_TASK TO COMPLETE_. Only one stretch of the data below is wanted: the lines starting at the one with "BREAKING: Seahawks, WR Jaxon Smith-Njigba" and ending at the one with "and light movement.", both included, given again exactly.

[Opening INFORMATION SHOWN section]

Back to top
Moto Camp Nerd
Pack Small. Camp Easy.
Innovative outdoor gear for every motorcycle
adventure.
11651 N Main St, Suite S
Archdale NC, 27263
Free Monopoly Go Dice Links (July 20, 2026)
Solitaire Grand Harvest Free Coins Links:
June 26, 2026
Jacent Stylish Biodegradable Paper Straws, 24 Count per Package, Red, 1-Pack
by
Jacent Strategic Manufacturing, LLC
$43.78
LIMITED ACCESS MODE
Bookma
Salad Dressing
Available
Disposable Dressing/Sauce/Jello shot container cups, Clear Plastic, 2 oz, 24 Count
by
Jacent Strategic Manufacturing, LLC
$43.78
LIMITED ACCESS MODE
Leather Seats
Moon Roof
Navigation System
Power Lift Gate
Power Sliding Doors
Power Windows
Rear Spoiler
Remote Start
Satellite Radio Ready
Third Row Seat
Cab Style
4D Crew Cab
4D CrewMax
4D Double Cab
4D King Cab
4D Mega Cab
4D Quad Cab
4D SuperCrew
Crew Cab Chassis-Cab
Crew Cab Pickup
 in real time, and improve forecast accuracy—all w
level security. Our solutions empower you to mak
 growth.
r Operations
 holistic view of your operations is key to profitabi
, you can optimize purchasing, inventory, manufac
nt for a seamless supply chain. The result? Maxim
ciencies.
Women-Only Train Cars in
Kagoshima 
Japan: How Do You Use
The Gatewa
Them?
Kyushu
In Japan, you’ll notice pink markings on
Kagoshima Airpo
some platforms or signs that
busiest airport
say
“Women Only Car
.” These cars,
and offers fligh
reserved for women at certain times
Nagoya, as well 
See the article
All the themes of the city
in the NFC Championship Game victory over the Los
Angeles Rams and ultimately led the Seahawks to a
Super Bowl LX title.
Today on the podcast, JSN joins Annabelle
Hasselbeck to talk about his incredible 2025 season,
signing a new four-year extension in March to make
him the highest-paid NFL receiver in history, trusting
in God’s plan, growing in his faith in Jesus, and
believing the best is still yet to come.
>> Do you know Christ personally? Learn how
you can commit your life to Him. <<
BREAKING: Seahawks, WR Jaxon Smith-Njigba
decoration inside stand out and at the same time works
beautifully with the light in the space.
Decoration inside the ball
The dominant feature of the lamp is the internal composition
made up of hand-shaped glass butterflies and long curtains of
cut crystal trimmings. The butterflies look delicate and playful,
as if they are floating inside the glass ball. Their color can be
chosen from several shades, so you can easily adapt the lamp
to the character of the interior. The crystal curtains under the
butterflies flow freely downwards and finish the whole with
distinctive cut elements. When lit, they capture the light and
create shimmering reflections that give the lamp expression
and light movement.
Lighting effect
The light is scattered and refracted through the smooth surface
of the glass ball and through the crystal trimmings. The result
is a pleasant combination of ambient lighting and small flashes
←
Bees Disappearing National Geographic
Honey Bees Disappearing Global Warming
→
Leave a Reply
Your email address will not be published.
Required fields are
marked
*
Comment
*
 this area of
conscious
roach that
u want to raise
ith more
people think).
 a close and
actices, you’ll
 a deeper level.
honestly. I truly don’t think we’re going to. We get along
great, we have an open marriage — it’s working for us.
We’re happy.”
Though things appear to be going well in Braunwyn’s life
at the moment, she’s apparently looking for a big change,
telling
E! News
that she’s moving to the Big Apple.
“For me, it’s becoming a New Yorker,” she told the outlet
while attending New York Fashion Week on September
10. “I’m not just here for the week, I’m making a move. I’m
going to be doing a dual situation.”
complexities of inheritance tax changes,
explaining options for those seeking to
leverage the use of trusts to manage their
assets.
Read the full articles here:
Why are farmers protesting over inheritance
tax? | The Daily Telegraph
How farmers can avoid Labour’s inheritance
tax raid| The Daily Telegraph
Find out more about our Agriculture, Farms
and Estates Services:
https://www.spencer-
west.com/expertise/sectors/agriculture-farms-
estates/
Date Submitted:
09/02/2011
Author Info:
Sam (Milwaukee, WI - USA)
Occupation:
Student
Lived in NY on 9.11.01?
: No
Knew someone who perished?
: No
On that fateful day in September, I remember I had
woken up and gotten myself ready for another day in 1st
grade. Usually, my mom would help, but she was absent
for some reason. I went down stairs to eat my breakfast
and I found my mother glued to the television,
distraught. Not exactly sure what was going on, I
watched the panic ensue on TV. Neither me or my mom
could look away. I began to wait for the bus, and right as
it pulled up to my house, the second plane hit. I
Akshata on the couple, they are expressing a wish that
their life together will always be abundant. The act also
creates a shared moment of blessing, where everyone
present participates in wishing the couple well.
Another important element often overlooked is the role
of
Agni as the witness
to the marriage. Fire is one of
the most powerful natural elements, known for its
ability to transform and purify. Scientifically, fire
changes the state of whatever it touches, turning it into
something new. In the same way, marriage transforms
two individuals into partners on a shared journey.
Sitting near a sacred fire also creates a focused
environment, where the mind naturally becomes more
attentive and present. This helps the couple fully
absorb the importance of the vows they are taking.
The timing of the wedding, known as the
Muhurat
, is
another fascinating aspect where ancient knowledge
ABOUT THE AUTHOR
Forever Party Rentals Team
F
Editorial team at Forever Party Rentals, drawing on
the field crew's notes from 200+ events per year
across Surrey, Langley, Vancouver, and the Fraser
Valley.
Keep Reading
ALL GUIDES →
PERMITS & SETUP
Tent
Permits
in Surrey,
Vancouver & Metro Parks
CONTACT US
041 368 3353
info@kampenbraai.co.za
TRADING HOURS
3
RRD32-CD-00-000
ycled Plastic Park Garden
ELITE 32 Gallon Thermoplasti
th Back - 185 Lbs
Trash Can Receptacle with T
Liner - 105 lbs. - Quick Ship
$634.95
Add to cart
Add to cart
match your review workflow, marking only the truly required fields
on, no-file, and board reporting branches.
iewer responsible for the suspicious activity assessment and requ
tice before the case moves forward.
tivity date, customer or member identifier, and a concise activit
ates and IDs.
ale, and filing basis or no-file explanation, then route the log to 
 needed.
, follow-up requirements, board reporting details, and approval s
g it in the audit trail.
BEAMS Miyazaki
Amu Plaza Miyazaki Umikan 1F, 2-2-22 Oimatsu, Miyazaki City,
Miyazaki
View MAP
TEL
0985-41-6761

[Closing INFORMATION SHOWN section]

_OUTPUT FOR THIS TASK_.
BREAKING: Seahawks, WR Jaxon Smith-Njigba
decoration inside stand out and at the same time works
beautifully with the light in the space.
Decoration inside the ball
The dominant feature of the lamp is the internal composition
made up of hand-shaped glass butterflies and long curtains of
cut crystal trimmings. The butterflies look delicate and playful,
as if they are floating inside the glass ball. Their color can be
chosen from several shades, so you can easily adapt the lamp
to the character of the interior. The crystal curtains under the
butterflies flow freely downwards and finish the whole with
distinctive cut elements. When lit, they capture the light and
create shimmering reflections that give the lamp expression
and light movement.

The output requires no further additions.